§ **Exercise requirements**
Quote exactly the lines spanning from the top of the data below to the line that contains "of three people killed in the standoff with", including both.

§ **Dataset extract**

= Beginning of Section =

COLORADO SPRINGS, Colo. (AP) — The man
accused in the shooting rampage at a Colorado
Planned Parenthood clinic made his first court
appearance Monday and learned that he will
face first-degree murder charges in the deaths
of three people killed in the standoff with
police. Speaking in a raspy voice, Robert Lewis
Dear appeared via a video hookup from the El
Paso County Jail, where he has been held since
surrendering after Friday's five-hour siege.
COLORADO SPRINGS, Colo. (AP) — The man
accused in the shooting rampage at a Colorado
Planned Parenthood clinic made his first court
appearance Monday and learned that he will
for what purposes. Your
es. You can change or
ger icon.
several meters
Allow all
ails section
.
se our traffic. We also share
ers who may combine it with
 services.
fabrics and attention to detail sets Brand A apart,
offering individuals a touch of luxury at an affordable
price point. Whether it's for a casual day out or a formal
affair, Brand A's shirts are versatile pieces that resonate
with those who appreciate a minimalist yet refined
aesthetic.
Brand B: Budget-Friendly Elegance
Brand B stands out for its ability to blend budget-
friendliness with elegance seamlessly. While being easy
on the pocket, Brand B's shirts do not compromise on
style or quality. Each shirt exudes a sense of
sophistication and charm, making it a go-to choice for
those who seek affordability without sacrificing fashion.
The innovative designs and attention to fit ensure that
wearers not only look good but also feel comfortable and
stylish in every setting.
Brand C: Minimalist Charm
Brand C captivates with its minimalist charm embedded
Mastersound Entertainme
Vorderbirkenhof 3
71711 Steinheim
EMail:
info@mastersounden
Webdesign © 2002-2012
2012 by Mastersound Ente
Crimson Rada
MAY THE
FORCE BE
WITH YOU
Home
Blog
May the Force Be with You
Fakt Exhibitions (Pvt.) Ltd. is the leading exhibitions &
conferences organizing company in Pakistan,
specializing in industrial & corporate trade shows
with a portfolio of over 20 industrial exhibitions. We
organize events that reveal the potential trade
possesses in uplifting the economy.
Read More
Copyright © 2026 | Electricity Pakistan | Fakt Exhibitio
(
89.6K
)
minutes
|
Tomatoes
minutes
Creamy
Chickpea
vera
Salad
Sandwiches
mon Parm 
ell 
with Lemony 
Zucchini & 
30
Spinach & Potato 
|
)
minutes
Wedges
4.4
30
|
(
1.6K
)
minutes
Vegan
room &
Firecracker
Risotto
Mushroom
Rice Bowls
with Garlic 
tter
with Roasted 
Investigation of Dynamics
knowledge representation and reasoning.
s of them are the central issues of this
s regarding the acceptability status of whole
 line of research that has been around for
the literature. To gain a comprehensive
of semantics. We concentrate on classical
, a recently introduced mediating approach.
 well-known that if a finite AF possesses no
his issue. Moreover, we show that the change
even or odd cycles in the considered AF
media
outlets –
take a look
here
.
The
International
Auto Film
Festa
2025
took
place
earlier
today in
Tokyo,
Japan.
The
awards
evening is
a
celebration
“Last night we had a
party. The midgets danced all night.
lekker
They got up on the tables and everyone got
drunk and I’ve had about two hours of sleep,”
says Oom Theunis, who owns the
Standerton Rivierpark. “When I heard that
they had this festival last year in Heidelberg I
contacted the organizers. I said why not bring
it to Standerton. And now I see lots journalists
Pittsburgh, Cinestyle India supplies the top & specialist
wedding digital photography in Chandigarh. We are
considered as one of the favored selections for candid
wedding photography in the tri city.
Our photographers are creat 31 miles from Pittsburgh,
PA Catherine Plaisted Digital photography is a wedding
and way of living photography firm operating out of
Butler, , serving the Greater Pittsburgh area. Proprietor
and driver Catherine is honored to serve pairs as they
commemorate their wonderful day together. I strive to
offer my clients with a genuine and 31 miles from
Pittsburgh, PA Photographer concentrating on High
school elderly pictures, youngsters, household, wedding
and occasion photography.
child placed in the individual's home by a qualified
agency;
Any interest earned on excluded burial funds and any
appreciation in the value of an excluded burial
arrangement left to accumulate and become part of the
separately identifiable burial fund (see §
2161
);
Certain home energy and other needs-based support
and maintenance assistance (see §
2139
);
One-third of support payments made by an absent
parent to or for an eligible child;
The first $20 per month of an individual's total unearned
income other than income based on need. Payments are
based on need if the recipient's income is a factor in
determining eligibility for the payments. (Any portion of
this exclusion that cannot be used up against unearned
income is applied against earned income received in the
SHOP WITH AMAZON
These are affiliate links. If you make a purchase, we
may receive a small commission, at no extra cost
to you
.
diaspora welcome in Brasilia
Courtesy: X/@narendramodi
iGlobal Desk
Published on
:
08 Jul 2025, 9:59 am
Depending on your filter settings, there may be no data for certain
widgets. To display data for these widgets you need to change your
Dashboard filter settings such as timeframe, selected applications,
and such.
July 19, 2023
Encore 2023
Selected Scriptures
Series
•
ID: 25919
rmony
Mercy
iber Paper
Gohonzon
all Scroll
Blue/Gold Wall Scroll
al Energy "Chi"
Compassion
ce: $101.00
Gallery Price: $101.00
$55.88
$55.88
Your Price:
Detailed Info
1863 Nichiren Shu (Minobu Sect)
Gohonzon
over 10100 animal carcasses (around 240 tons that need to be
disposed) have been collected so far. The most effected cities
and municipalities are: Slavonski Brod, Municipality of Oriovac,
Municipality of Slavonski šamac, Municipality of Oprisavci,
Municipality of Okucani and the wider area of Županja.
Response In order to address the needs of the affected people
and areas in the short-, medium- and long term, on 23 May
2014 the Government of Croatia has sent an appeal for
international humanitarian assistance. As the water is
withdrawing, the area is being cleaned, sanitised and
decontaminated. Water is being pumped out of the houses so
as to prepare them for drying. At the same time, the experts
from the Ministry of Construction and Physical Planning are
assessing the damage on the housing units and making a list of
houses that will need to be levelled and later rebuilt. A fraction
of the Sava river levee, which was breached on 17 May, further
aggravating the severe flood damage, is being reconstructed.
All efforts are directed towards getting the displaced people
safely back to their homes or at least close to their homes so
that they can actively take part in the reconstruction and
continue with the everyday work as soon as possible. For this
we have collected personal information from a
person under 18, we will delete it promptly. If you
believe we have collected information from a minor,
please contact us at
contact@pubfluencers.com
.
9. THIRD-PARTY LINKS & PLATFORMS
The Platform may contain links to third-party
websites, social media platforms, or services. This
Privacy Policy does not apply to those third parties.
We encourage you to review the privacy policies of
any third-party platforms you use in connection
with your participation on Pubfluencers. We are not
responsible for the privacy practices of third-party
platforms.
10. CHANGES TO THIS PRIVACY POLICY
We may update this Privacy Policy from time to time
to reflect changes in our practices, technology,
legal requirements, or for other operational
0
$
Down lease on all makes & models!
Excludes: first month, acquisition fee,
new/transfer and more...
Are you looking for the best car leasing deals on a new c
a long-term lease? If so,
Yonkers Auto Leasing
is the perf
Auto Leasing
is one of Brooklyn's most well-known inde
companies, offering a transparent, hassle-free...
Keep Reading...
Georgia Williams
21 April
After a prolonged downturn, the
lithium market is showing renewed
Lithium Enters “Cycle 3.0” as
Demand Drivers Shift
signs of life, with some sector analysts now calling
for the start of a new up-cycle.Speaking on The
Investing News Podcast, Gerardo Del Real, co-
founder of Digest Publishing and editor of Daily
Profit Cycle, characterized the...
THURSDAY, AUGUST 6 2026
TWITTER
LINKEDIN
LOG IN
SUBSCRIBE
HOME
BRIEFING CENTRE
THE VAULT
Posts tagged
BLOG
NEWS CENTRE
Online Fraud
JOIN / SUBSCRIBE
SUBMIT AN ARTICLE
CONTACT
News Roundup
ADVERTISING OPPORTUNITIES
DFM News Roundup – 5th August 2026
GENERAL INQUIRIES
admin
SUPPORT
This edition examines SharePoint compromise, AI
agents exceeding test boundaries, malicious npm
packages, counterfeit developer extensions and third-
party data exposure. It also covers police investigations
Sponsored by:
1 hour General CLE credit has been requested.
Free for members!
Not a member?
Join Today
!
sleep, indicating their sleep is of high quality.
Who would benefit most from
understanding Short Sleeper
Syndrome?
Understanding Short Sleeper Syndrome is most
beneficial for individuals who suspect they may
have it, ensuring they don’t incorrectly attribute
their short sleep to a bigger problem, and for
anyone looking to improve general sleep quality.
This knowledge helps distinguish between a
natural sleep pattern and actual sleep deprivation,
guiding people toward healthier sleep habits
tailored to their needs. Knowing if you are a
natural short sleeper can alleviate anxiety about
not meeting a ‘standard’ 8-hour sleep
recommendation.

= End of Section =

§ **Answer for this exercise**
COLORADO SPRINGS, Colo. (AP) — The man
accused in the shooting rampage at a Colorado
Planned Parenthood clinic made his first court
appearance Monday and learned that he will
face first-degree murder charges in the deaths
of three people killed in the standoff with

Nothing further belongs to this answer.